Paul Rudd, like Downey and Chris Pratt before him, raised many eyebrows when he was cast. Rudd summed up the feelings of fans himself when talking to Variety.
The majority of my career has been doing comedies, and I was always that guy, so I completely understand [the questions]. Playing a comic book character is different from anything I have ever done before, and that was a huge appeal to me. I wanted to do something unexpected. I’m grateful that Marvel took a chance with me. It’s been really gratifying.
Rudd was great as Scott Lang. Marvel played to his comedic strengths, giving him great quips. His performance feels genuine at all times, whether he’s with his daughter or fighting the Falcon. They play to the audience questioning Rudd’s ability to be a superhero by having him question himself constantly. (His “Hey, I fought an Avenger and didn’t die!” line comes to mind).
Michael Douglas gives a strong performance as Hank Pym, the creator of the Pym-Particle and Ant-Man suit, but I found myself thinking numerous times “holy crap, that’s Michael Douglas!” However, this was no fault of his, and it wouldn’t surprise me that after a second viewing he became solely Dr. Pym.
The worst character of the film was Corey Stoll’s Darren Cross/Yellowjacket. His motivations for destroying Pym seemed fairly generic, and it would’ve been nice to see him flushed out a little more, but he was still a convincing enough psychopath/mad scientist.
For as strong as the cast was, it was the cinematography that makes Ant-Man so great. The new perspective granted by a shrinking hero is fresh and fun. The first time Lang powers up the suit, he’s standing in a bathtub. He shrinks, only to find himself trying to outrun a tidal wave of bathwater. As he races across the porcelain, you find yourself sweating. He is swept from the bathtub and falls down a crack in the floor, ending up at a rave. He scurries across the floor, dodging neon heels and spilled drinks. Next he ends up getting sucked into a vacuum, and comes face-to-face with an “enormous” rat. While the third act battle scene is genius (it’s fought in a little girl’s bedroom), it isn’t the best scene of the film.
Lang and Pym attempt to steal the Yellowjacket suit and destroy the laboratory, so that Cross cannot sell the tech to Hydra. Lang follows Cross as he takes off in a helicopter, and as the fight breaks out, both men end up shrinking and fighting in a suitcase. They blow up Life-Savers with lasers, and throw keychains at each other, as an iPhone tumbles and provides some dramatic music. It’s surreal, it’s fun, and it’s innovative.
And that is really what makes Ant-Man Marvel’s crowning achievement. Sure, it was great to see the first Iron Man film. It was nearly mind-blowing to see the entire Avengers team assemble together. Winter Soldier may be one of the best comic book movies of all time. Guardians of the Galaxy was witty, charming, and laugh-out-loud hilarious.
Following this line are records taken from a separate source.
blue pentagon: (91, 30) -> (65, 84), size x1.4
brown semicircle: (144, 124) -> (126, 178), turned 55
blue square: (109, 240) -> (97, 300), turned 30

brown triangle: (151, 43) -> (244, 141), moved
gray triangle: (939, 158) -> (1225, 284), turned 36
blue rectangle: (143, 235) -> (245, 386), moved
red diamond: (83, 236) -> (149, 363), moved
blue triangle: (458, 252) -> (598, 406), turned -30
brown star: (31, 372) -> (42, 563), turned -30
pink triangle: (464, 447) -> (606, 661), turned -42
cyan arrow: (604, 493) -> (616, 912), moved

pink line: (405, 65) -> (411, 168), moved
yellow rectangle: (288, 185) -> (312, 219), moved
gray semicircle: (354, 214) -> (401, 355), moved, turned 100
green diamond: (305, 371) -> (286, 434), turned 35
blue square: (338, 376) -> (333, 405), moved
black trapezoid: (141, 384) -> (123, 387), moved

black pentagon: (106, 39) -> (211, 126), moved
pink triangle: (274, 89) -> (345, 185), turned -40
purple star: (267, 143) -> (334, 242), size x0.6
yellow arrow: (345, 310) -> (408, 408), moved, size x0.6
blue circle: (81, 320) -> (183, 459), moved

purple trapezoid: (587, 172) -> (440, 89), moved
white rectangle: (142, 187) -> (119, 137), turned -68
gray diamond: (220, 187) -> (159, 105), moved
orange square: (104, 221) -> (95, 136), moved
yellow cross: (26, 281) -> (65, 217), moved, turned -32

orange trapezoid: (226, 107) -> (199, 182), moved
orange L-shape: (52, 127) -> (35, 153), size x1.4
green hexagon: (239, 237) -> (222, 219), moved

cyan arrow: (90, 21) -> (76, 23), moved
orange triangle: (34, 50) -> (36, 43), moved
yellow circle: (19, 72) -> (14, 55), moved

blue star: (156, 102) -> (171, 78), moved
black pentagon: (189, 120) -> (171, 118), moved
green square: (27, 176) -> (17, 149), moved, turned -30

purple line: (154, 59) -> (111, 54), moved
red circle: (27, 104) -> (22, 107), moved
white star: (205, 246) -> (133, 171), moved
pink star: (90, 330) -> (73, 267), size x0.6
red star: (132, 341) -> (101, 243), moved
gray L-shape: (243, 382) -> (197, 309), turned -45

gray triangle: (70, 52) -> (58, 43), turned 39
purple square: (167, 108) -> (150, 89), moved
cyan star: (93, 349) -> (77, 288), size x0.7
But none of them were innovative, and none of them featured more obscure characters.
Even the very first trailer seemingly poked fun at itself… the very first line, uttered by Cross:
“Imagine a soldier… the size… of an insect.”
Marvel managed to take that premise and create a living, breathing world full of fun. They could have abandoned Ant-Man. It could have been too risky. Too obscure. It certainly isn’t a character with the charisma of Stark, or the looks of Cap, or the brute strength of Hulk. Rather, Ant-Man is self-aware. Lang is a normal man, thrust into extraordinary conditions. It stops the action to let you remember that even though Thomas the Tank Engine looks massive, there’s no real harm being done.
This might not be the best film that Marvel has made (Avengers and Winter Soldier immediately come to mind), but this is the film that’s the most impressive. The MCU was already so widely successful that this was a film that didn’t even have to be made, and yet Marvel spun another gem. Funny and fresh in all the right ways, Ant-Man is a little hero that packs a big punch.